Sandalyesinden kalktı ve karşıma dikildi. Boyu, geniş omuzları, delici bakışlarıyla üzerimde bir dağ gibi duruyordu.
- Durumu biliyorum. Sana arkadaşını kurtarman için gereken parayı vereceğim.
-Gerçekten mi? dedim. Gözlerimde umut kırıntıları belirmişti.
Ateş, hafifçe eğildi. Yüzüme bakarak, alaycı bir tonla konuştu:
- Ama benim de şartlarım var. İhtiyaçlarımı karşılayacaksın ve benim kurallarıma uyacaksın. Bu anlaşma, tamamen senin rızanla yapılacak.
Yutkundum.
- Ve… vazgeçmek istersem?
Gözlerinde bir kıvılcım belirdi.
- O zaman ya borçlarını ödersin ya da bu dünyadan silinirsin.

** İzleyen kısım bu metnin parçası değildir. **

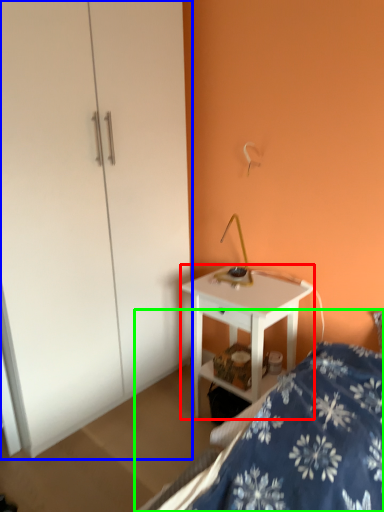 Question: Which object is positioned closest to desk (highlighted by a red box)? Select from dresser (highlighted by a blue box) and bed (highlighted by a green box).

Choices:
 (A) dresser
 (B) bed

Answer: (B) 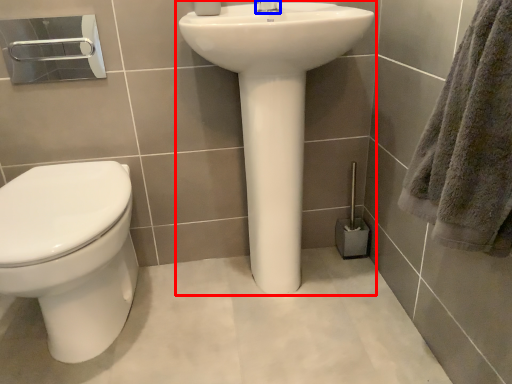 Question: Which object appears closest to the camera in this image, sink (highlighted by a red box) or tap (highlighted by a blue box)?

Choices:
 (A) sink
 (B) tap

Answer: (A) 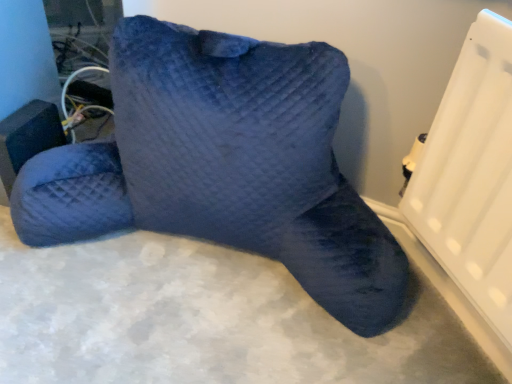 Question: From a real-world perspective, is velvet blue pillow at center beneath matte black speaker at lower left?

Choices:
 (A) no
 (B) yes

Answer: (A)

Question: Is the position of velvet blue pillow at center more distant than that of matte black speaker at lower left?

Choices:
 (A) no
 (B) yes

Answer: (A)

Question: Can you confirm if velvet blue pillow at center is taller than matte black speaker at lower left?

Choices:
 (A) no
 (B) yes

Answer: (B)

Question: Considering the relative sizes of velvet blue pillow at center and matte black speaker at lower left in the image provided, is velvet blue pillow at center bigger than matte black speaker at lower left?

Choices:
 (A) no
 (B) yes

Answer: (B)

Question: Is velvet blue pillow at center to the left of matte black speaker at lower left from the viewer's perspective?

Choices:
 (A) yes
 (B) no

Answer: (B)

Question: Does velvet blue pillow at center have a smaller size compared to matte black speaker at lower left?

Choices:
 (A) no
 (B) yes

Answer: (A)

Question: From the image's perspective, is matte black speaker at lower left beneath velvet blue pillow at center?

Choices:
 (A) no
 (B) yes

Answer: (B)

Question: Can you confirm if matte black speaker at lower left is smaller than velvet blue pillow at center?

Choices:
 (A) no
 (B) yes

Answer: (B)

Question: Considering the relative sizes of matte black speaker at lower left and velvet blue pillow at center in the image provided, is matte black speaker at lower left shorter than velvet blue pillow at center?

Choices:
 (A) no
 (B) yes

Answer: (B)

Question: Is matte black speaker at lower left facing away from velvet blue pillow at center?

Choices:
 (A) yes
 (B) no

Answer: (A)

Question: From a real-world perspective, is matte black speaker at lower left over velvet blue pillow at center?

Choices:
 (A) no
 (B) yes

Answer: (A)

Question: Is matte black speaker at lower left oriented towards velvet blue pillow at center?

Choices:
 (A) no
 (B) yes

Answer: (B)

Question: Based on their sizes in the image, would you say velvet blue pillow at center is bigger or smaller than matte black speaker at lower left?

Choices:
 (A) big
 (B) small

Answer: (A) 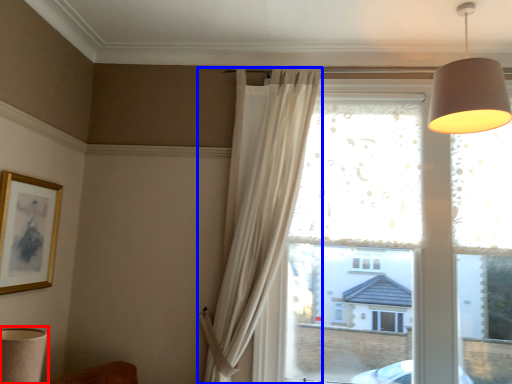 Question: Which object appears closest to the camera in this image, table lamp (highlighted by a red box) or curtain (highlighted by a blue box)?

Choices:
 (A) table lamp
 (B) curtain

Answer: (A) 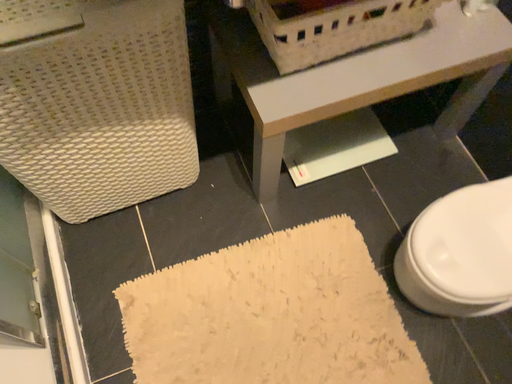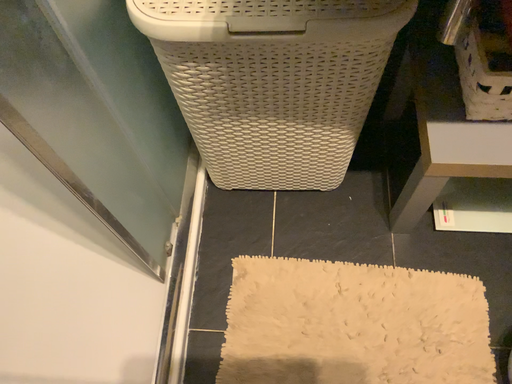 Question: Which way did the camera rotate in the video?

Choices:
 (A) rotated left
 (B) rotated right

Answer: (A) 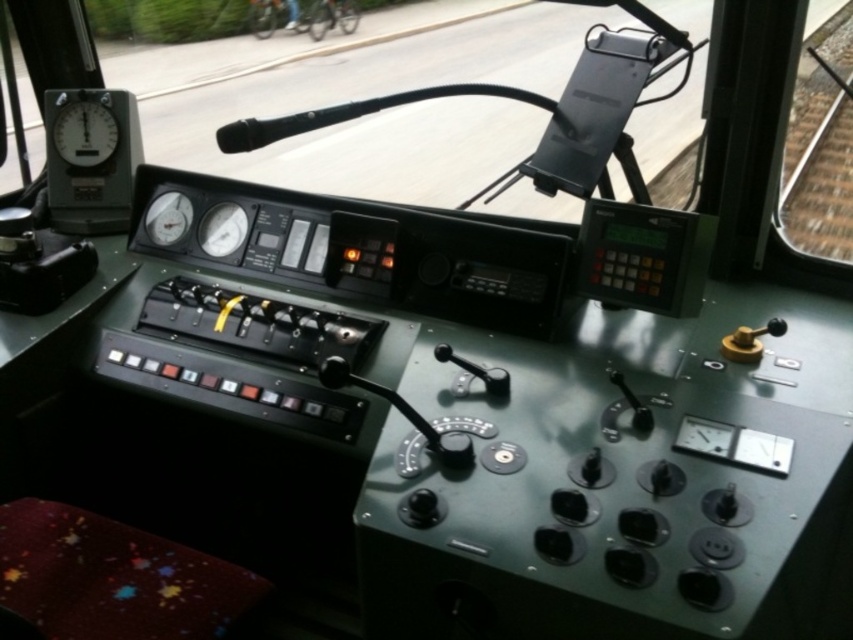 Is matte black gauge at upper left below metallic bicycle at upper center?

Yes, matte black gauge at upper left is below metallic bicycle at upper center.

From the picture: Does matte black gauge at upper left appear on the right side of metallic bicycle at upper center?

Correct, you'll find matte black gauge at upper left to the right of metallic bicycle at upper center.

You are a GUI agent. You are given a task and a screenshot of the screen. Output one action in this format:
    pyautogui.click(x=<x>, y=<y>)
    Task: Click on the matte black gauge at upper left
    The width and height of the screenshot is (853, 640).
    Given the screenshot: What is the action you would take?
    click(x=84, y=132)

Does matte black gauge at upper left appear on the left side of metallic bicycle at center?

Yes, matte black gauge at upper left is to the left of metallic bicycle at center.

Does point (67, 136) come farther from viewer compared to point (325, 8)?

No, it is not.

The image size is (853, 640). I want to click on matte black gauge at upper left, so click(x=84, y=132).

Does metallic bicycle at upper center have a lesser height compared to metallic bicycle at center?

Yes.

Between point (252, 26) and point (352, 19), which one is positioned in front?

Point (252, 26)

The image size is (853, 640). Describe the element at coordinates (276, 17) in the screenshot. I see `metallic bicycle at upper center` at that location.

Identify the location of metallic bicycle at upper center. This screenshot has width=853, height=640. (276, 17).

Birkaç saniye düşündüm. Sedef’in yüzü gözümün önüne geldi. Başka çarem yoktu. Derin bir nefes alarak cevap verdim:
- Kabul ediyorum.
Bir belge çıkardı ve önüme koydu.
- Bunu imzala. Ve unutma, bir kez benim oldun mu, geri dönüş yok. Ona göre iyi düşün,dedi hala beni süzerek. Düşünecek bir şeyim yoktu. Mecburdum. Tanımadığım bir adamla anlaşma yapacaktım. Kağıdı aldığımda Ateş Karaaslan yazıyordu. Daha önce bu ismi duymuşum gibi bir his geldi ama adama baktığımda onu tanımıyordum. Derin nefes aldım zihnimin oyunuydu.

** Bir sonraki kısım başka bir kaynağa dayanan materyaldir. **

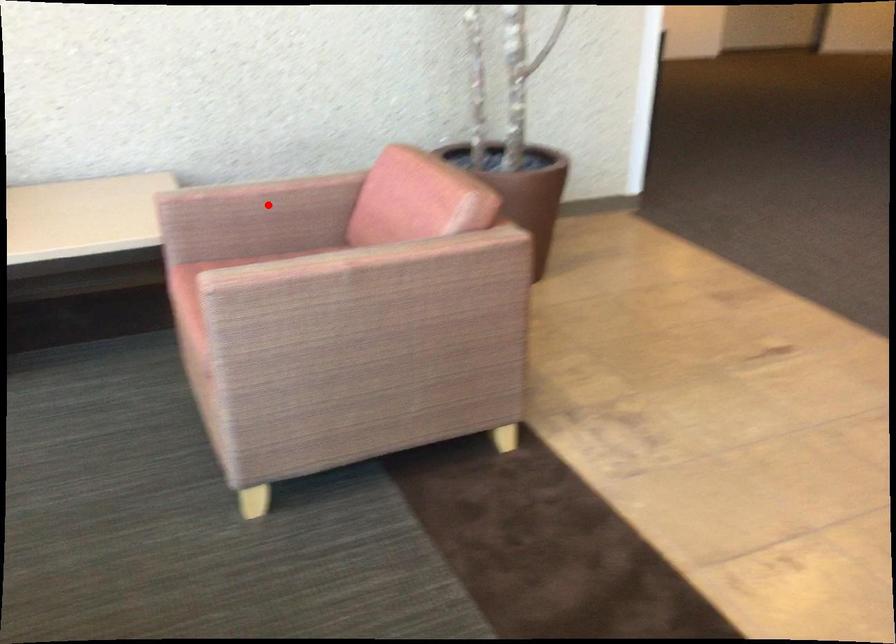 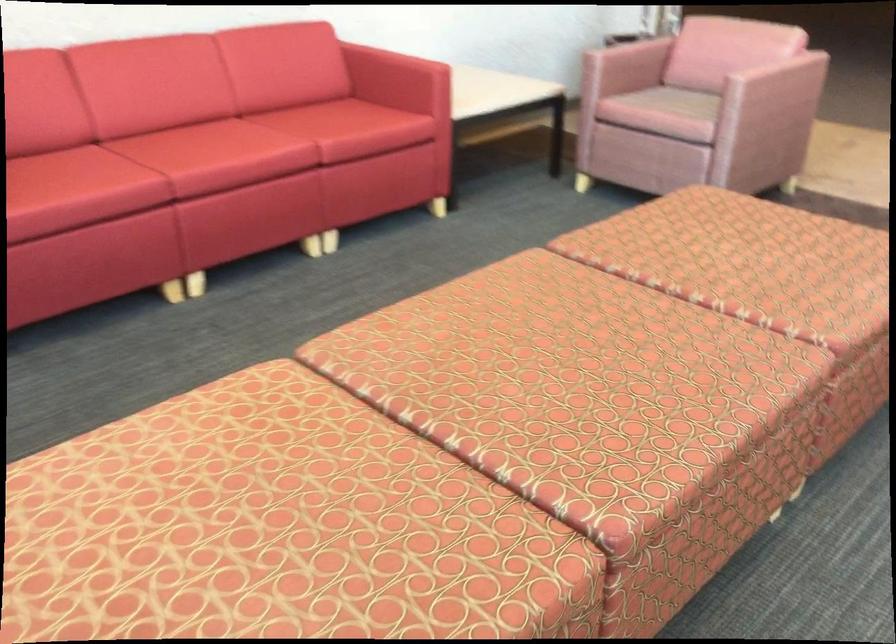 Find the pixel in the second image that matches the highlighted location in the first image.

(627, 58) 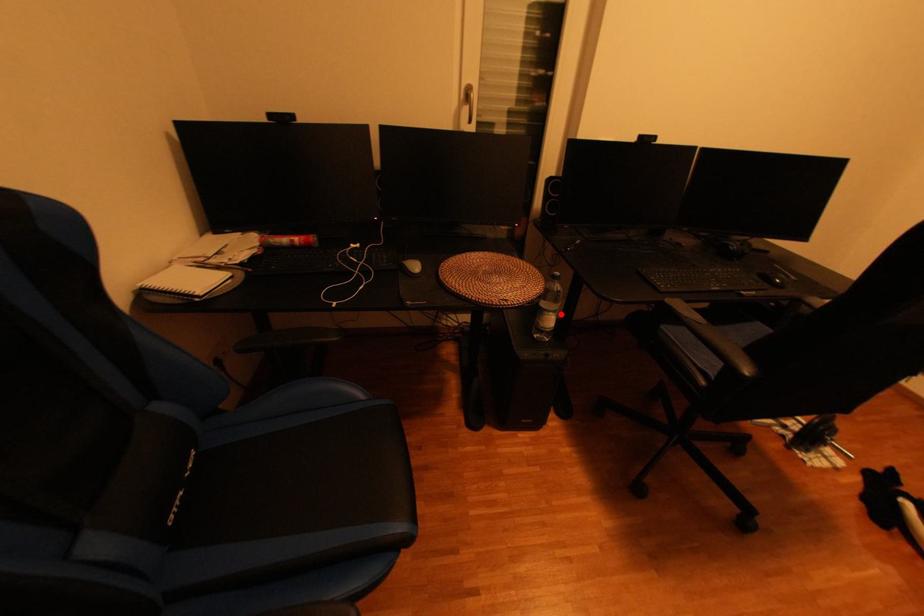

Elim titreyerek kalemi aldım. İsmimi yazarken her harf, ruhumun bir parçasını kaybettiğim anlamına geliyordu. Ama Sedef için her şeyi yapmaya razıydım.

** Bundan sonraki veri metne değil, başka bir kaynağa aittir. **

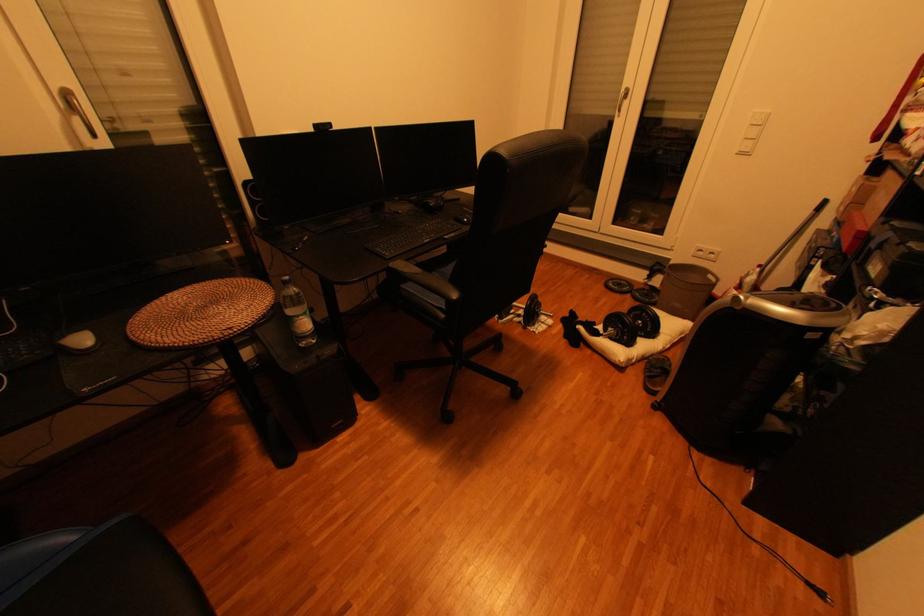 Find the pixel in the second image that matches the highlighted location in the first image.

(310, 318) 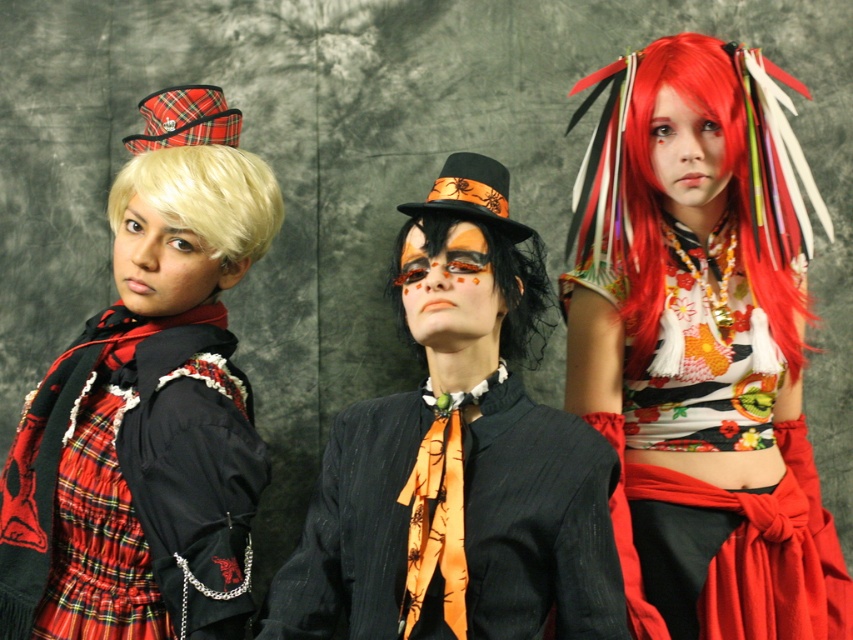 You are a photographer trying to capture the floral fabric top at center and the black matte wig at center in a single frame. Based on their positions, which object should you focus on first to ensure both are in the shot?

The black matte wig at center is to the left of the floral fabric top at center, so you should focus on the black matte wig at center first to ensure both are in the shot.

Belgeyi imzaladıktan sonra kolumdan tutup beni karanlığın içine çekti. Kızıl ışıkların dans ettiği bir odaya girdiğimizde gözlerim kamaştı. Aynalarla kaplı duvarlar, odanın her köşesini aydınlatıyor, beni çıplaklığımla yüzleştiriyordu. Ortada, deriyle kaplı bir yatak ve duvara yaslanmış, kadifeyle kaplı bir direk vardı. Kalbim göğsümden fırlayacak gibi atıyordu. Adam, beni yatağa doğru itti ve pantolonunu indirdi. Aletinin büyüklüğü karşısında nefesim kesildi. Koyu tüylü, kalın damarlarla örülü o devasa organ, sanki canlı bir varlıkmış gibi bana bakıyordu. Hayatımda böyle bir şey görmemiştim. Pardon ben hayatımda bir erkeğin organını görmemiştim. Korkuyla ayağa kalkmaya çalışırken başım döndü ve gözlerim karardı. En son hatırladığım şey adamın şaşkın ses tonuydu.
- Siktir. Bu kadar mı bakiresin sarışın bomba? diye söylendiğini duydum ama gerisi yoktu. Çünkü korkudan bayılmıştım.